What is being asked:
Exclude images, then output the remaining data verbatim.

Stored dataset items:
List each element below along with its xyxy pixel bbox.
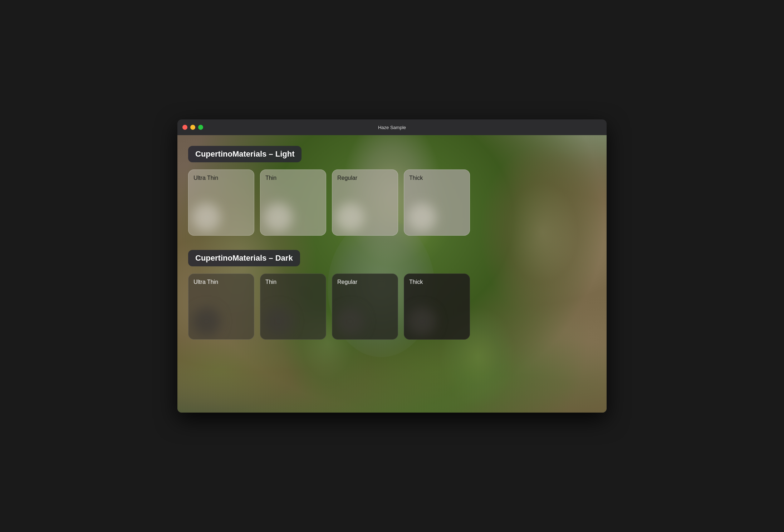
app-window: Haze Sample CupertinoMaterials – Light U… [177,119,607,413]
dark-section: CupertinoMaterials – Dark Ultra Thin Thi… [188,250,596,340]
light-thin-blob [264,203,293,232]
maximize-button[interactable] [198,125,203,130]
light-regular-card: Regular [332,169,398,236]
dark-thick-blob [408,307,436,336]
light-thick-label: Thick [409,175,423,181]
light-section-label: CupertinoMaterials – Light [188,146,302,162]
dark-regular-label: Regular [337,279,357,285]
scroll-area[interactable]: CupertinoMaterials – Light Ultra Thin Th… [177,135,607,413]
dark-section-label: CupertinoMaterials – Dark [188,250,300,266]
dark-thin-blob [264,307,293,336]
light-ultra-thin-label: Ultra Thin [193,175,218,181]
light-thin-label: Thin [265,175,276,181]
light-thick-card: Thick [404,169,470,236]
dark-thick-label: Thick [409,279,423,285]
light-thin-card: Thin [260,169,326,236]
dark-thin-card: Thin [260,274,326,340]
light-ultra-thin-blob [192,203,221,232]
minimize-button[interactable] [190,125,195,130]
dark-regular-blob [336,307,364,336]
dark-ultra-thin-label: Ultra Thin [193,279,218,285]
light-section: CupertinoMaterials – Light Ultra Thin Th… [188,146,596,236]
dark-thick-card: Thick [404,274,470,340]
light-regular-blob [336,203,364,232]
traffic-lights [182,125,203,130]
window-title: Haze Sample [378,125,406,130]
light-materials-row: Ultra Thin Thin Regular Thick [188,169,596,236]
dark-thin-label: Thin [265,279,276,285]
close-button[interactable] [182,125,187,130]
light-regular-label: Regular [337,175,357,181]
titlebar: Haze Sample [177,119,607,135]
dark-regular-card: Regular [332,274,398,340]
light-ultra-thin-card: Ultra Thin [188,169,254,236]
dark-ultra-thin-card: Ultra Thin [188,274,254,340]
window-content: CupertinoMaterials – Light Ultra Thin Th… [177,135,607,413]
light-thick-blob [408,203,436,232]
dark-ultra-thin-blob [192,307,221,336]
dark-materials-row: Ultra Thin Thin Regular Thick [188,274,596,340]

Output for this exercise:
List each element below along with its xyxy pixel bbox.
app-window: Haze Sample CupertinoMaterials – Light U… [177,119,607,413]
dark-section: CupertinoMaterials – Dark Ultra Thin Thi… [188,250,596,340]
light-thin-blob [264,203,293,232]
maximize-button[interactable] [198,125,203,130]
light-regular-card: Regular [332,169,398,236]
dark-thick-blob [408,307,436,336]
light-thick-label: Thick [409,175,423,181]
light-section-label: CupertinoMaterials – Light [188,146,302,162]
dark-regular-label: Regular [337,279,357,285]
scroll-area[interactable]: CupertinoMaterials – Light Ultra Thin Th… [177,135,607,413]
dark-section-label: CupertinoMaterials – Dark [188,250,300,266]
dark-thin-blob [264,307,293,336]
light-ultra-thin-label: Ultra Thin [193,175,218,181]
light-thin-label: Thin [265,175,276,181]
light-thick-card: Thick [404,169,470,236]
dark-thick-label: Thick [409,279,423,285]
light-thin-card: Thin [260,169,326,236]
dark-thin-card: Thin [260,274,326,340]
light-ultra-thin-blob [192,203,221,232]
minimize-button[interactable] [190,125,195,130]
dark-regular-blob [336,307,364,336]
dark-ultra-thin-label: Ultra Thin [193,279,218,285]
light-section: CupertinoMaterials – Light Ultra Thin Th… [188,146,596,236]
dark-thick-card: Thick [404,274,470,340]
light-regular-blob [336,203,364,232]
traffic-lights [182,125,203,130]
window-title: Haze Sample [378,125,406,130]
light-materials-row: Ultra Thin Thin Regular Thick [188,169,596,236]
dark-thin-label: Thin [265,279,276,285]
close-button[interactable] [182,125,187,130]
light-regular-label: Regular [337,175,357,181]
titlebar: Haze Sample [177,119,607,135]
dark-regular-card: Regular [332,274,398,340]
light-ultra-thin-card: Ultra Thin [188,169,254,236]
dark-ultra-thin-card: Ultra Thin [188,274,254,340]
window-content: CupertinoMaterials – Light Ultra Thin Th… [177,135,607,413]
light-thick-blob [408,203,436,232]
dark-ultra-thin-blob [192,307,221,336]
dark-materials-row: Ultra Thin Thin Regular Thick [188,274,596,340]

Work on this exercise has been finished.